For a more detailed explanation on how numbers are stored and represented on computers you can read “The Art of Assembly“.

Freezing the timer

It’s now our job to find where the number that represents the timer is saved. Once we know it’s location we can simply overwrite it with a new value and thus change the timer in Minesweeper. To find the address we will use the tool “Memory Hacking Software” (MHS).

The first thing we need to guess is how the timer is saved. Since the timer already is a number this is trivial (the number of the timer is saved directly without any conversion). We only need to determine the size of the number. Since a byte is not large enough to save the biggest possible value of the timer (999), we will guess the programmer of minesweeper used (at least) 2 bytes to save the timer.

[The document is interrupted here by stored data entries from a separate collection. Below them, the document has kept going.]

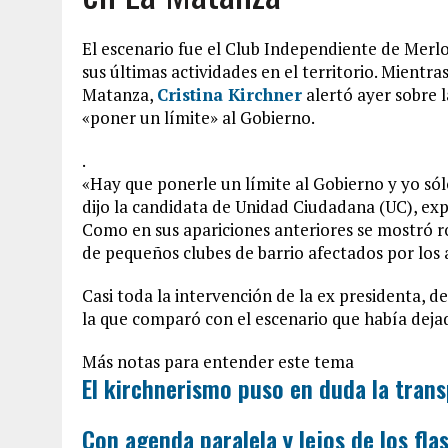
El escenario fue el Club Independiente de Merlo
sus últimas actividades en el territorio. Mientr
Matanza,
Cristina Kirchner
alertó ayer sobre 
«poner un límite» al Gobierno.
.
«Hay que ponerle un límite al Gobierno y yo sól
dijo la candidata de Unidad Ciudadana (UC), exp
Como en sus apariciones anteriores se mostró ro
de pequeños clubes de barrio afectados por los a
Casi toda la intervención de la ex presidenta, d
la que comparó con el escenario que había deja
Más notas para entender este tema
El kirchnerismo puso en duda la trans
Con agenda paralela y lejos de los flash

  1. Start Minesweeper. Now launch MHS.
  2. Go to File -> Open Process, select Minesweeper and click on Open
  3. Then do Search -> Data-Type Search. Select Short as Data Type (Short is the same as 2 bytes) and Exact Value as evaluation type.
  4. Since we haven’t started the game in minesweeper yet, the timer is currently zero. In "Value to Find" type 0. Now click OK.
  5. It will say how many addresses (in the minesweeper process) had the value 0. There will probably be a lot of them! I had 1497378 results, and one of these (probably) is the timer.

Filtering the Results

We know that one of these address is the timer, however there are too many results and practically this list is still useless. What we need to do is shrink the list. And this will be done by doing a “sub search” on our previous results. In this case we can start playing minesweeper so the timer will start. We now know that the timer has increased, so we will search for an “increased value” in our current result list and thus shrink the list.
  1. Go to Search -> Sub Search so we can further “filter” our results of the previous search. We know the timer has increased so we select Increased as Search Type.
  2. I got 46 results. Still too much. I again do a sub search and again search for an increased number. Now I only get 3 results! Continue this until you only have a few results left. Once you have a small list, it should be easy to spot the timer by observing the Current Value field. This will always be equal to the timer in minesweeper. In my case the timer is saved at address 0100579C (this address can be different for you).
  3. Double click on the address in the “Found Addresses” list. It will be added to the “main address list”. Double click on the address in the main address list. We will now lock the value of the timer to zero. We do this by checking Locked and entering an Exact Value of zero.

And there you go, you froze the timer. Because of the way minesweeper was made it will actually display a time of 1 instead of 0, but nevertheless it’s frozen.


This was small and basic introduction to memory hacking. You can try this method on other programs (eg., on number of bullets left, current health, high score, etc). However you will notice that it doesn’t always work. You won’t be able to easily find the address or the address could change each time you play the game. To solve these problems more advanced techniques must be used.

An old article I read 6+ years ago on more advanced tricks was titled Dynamic Memory Allocation and Code Injection: DMA to static address. He still used SoftIce in those tutorial, but that program is now dead. Instead use OllyDbg, IDA Pro, or similar.